Dünyanın zevklerine bağlanıp onlara alışan kimseyi nihayet ölüm yakalayıp zevklerinden ayırdığı zaman, hasretinin daha da artacağını bilmedin mi? Düşünmüyor musun ki öldürücü zehri bilmeden azık olarak aldın!
Geçmişlere bir göz atıp büyük büyük inşaatlar yaptıkları halde onları nasıl terk edip gittiklerini, Allah’ın onların servetlerini yine onların düşmanlarına nasıl verdiğini duymuyor ve düşünmüyor musun?
Onların yiyemeyecekleri şeyleri topladıklarını, oturamayacakları evleri inşa ettiklerini, nasıl olmayacak şeyleri ümit ettiklerini bilmiyor musun? Onlardan birinin yaptıkları binalar gökyüzüne yükseldiği halde, varacakları yerin toprak altında bir çukur olduğunu görmüyor musun? Ahmaklığın bundan daha büyüğü olur mu?
Kısa bir müddet sonra terk edeceği dünyasını imar ederken, mutlaka varacağı ahiretini harap etmesi aklın alacağı bir şey midir? Böyle ahmakların ahmaklık etmelerine izin vermekten utanmıyor musun?
Senin bu işlere bir türlü akıl erdiremediğini ve başkalarına tabi olduğunu kabul edelim. O zaman sana düşen görev, böyle ahmak kimselere hakim, alim ve peygamberlerin akıllarını kıyaslayarak daha akıllı olana tabi olmaktır. Doğrusu da bu değil mi?
Ey Nefis Sana Yazıklar Olsun!
Senin hayrete şayan bir halin, aşırı derecede bilgisizliğin ve görünen bir azgınlığın vardır. Gayet açık olan bu halleri nasıl görmemezlikten gelirsin? Galiba seni makam sevgisi mest etti de bu hususları anlayamaz hale mi geldin? Mevkinin bazı insanların kalplerini kendine bağlamak demek olduğunu bilmiyor musun?

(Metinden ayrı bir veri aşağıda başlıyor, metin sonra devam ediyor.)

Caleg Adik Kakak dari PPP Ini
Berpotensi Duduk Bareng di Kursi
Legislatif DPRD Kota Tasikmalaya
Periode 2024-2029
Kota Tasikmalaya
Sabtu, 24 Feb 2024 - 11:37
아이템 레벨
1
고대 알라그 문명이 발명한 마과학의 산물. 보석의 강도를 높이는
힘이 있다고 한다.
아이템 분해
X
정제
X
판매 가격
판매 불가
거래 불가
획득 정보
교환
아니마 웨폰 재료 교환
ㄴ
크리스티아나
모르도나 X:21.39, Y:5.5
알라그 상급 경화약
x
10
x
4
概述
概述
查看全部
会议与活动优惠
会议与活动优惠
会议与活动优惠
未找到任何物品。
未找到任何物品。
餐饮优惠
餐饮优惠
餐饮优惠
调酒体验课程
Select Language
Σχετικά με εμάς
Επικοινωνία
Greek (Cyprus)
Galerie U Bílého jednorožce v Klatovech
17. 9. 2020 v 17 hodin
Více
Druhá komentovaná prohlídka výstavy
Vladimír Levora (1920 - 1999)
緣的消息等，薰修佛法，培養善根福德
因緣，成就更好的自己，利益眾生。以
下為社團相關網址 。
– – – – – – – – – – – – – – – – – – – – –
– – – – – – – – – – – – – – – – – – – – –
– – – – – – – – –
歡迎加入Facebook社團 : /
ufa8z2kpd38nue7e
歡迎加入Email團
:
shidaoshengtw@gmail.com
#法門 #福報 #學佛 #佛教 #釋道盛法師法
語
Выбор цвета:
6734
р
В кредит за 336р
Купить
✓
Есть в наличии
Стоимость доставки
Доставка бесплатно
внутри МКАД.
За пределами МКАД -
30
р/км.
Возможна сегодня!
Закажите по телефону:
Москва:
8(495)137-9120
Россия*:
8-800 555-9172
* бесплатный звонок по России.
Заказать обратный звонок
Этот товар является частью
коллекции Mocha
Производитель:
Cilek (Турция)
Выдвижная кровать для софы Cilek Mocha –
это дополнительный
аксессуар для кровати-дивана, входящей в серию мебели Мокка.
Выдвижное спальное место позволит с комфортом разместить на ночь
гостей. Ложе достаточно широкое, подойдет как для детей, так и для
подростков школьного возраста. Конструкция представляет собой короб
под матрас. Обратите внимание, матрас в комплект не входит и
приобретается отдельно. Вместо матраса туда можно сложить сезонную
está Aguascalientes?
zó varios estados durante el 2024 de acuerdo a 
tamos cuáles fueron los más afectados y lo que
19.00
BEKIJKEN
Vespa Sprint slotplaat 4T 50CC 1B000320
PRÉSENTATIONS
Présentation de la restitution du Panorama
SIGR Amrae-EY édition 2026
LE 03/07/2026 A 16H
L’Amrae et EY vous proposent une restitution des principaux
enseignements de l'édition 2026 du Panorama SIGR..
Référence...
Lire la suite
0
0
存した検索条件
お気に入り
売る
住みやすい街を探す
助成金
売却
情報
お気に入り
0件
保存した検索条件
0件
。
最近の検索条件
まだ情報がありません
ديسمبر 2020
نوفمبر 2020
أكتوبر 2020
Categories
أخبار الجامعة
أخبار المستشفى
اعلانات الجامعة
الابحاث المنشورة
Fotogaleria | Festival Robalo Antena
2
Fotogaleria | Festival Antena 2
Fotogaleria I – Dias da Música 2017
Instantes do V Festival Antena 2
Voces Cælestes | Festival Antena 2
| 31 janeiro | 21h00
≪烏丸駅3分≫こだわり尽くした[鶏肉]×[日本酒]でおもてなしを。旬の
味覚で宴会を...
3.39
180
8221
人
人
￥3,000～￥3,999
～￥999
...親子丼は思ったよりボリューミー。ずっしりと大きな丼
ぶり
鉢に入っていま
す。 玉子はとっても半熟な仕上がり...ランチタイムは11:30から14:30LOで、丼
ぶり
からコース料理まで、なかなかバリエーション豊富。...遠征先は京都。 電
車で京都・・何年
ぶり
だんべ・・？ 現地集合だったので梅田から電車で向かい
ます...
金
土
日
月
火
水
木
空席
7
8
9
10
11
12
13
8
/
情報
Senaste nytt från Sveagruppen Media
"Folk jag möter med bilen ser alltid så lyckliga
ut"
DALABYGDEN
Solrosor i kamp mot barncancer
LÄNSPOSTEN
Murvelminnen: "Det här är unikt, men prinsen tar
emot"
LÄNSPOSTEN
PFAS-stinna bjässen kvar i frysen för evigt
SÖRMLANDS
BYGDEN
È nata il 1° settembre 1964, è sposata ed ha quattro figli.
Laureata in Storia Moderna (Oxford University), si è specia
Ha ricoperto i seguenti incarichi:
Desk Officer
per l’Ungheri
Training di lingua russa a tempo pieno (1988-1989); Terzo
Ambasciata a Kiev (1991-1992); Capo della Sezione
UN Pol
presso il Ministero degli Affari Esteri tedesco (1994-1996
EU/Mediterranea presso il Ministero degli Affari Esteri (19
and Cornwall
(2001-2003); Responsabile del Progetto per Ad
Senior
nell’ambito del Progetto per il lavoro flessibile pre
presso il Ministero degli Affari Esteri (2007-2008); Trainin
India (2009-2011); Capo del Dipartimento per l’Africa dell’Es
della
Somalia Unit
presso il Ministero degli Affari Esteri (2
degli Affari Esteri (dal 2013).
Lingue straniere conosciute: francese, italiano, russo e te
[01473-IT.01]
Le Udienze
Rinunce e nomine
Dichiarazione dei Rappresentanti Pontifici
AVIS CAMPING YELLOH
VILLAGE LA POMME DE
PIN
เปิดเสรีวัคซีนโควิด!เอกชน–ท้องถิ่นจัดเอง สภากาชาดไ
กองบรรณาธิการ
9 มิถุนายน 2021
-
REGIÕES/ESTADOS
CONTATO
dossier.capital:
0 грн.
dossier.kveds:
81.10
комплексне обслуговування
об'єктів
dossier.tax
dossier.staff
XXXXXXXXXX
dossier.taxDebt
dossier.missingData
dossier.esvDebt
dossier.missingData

Sen o bir takım kimselerin sana bağlanmalarını bırak da, bütün dünya ehlinin senin önünde eğildiklerini kabul et. Böyle olmuş olsa bile, elli sene sonra senin önünde eğilenlerden bir eser kalmayacaktır. Öyle ki geçmiş sultanlarda olduğu gibi gelecekteki sultanlar da unutulacak, adın duyulmayacak, şanın, şöhretin yok olup gidecektir.
Yüce Allah buyuruyor ki; Şimdi onlardan birini hissedip görüyor veya gizli bir seslerini bile duyabiliyor musun (Meryem 98)
Sonu olmayan ve ebedi olan bir şeyi yakın zamanda yok olup gidecek olan şeyle nasıl olur da değiştirirsin? Hükümdar olduğun ve bir milletin senin önünde el pençe divan durduğu ve işlerin tamamen iyi gittiği bir zamanda bir de bayağı bir insan olup, aile fertlerin, komşularının bile sana itaat etmeyeceği ve sana tabi olmayacakları bir zamanı düşün. O zaman halin nice olur?
Eğer dünyayı basiretinin kör oluşundan ve bilgisizliğinden dolayı terk edemiyorsan, hiç olmazsa dünyayı terk eden ve ahiret yoluna giren arkadaşlarına bakıp dünyadan nefret duymalısın. İnsan dünya menfaatleri için çalışan pintilere, bunun verdiği yorgunluğa ve kazanılan şeyin çabucak yok olacağına bakarak dünyaya karşı nefret duyar. Onların ekserisi seni bırakıp terk edecekleri halde, sen neden onların bir zerresinden bile vazgeçmiyorsun?
Ülkende senden kat kat daha üstün hayat süren ve geçim seviyesi yüksek olan Yahudi ve Mecusiler de var. Sen hala bunun neyine bağlanıyor da bunun için ferahlıyorsun. Bu çeşit sefih insanların bile yaşayış ve maddi menfaat yüzünden seni geçtikleri dünya varsın kahrolsun.
Ne kadar bilgisiz ve adi bir görüş sahibisin ki, Allah’ın civarında sonsuza dek kalacak olan mukarrebler, sıddıklar ve peygamberlerle beraber olmaktan sarfı nazar edersin de, kısa bir zaman için bile olsa böyle sefih ve adi kimselerin arkasında ayak takımından, sayılmayan bir kimse olmayı kabullenirsin? Dünyada ve ahirette uğrayacağın ve duyacağın büyük hasreti bir bilebilsen.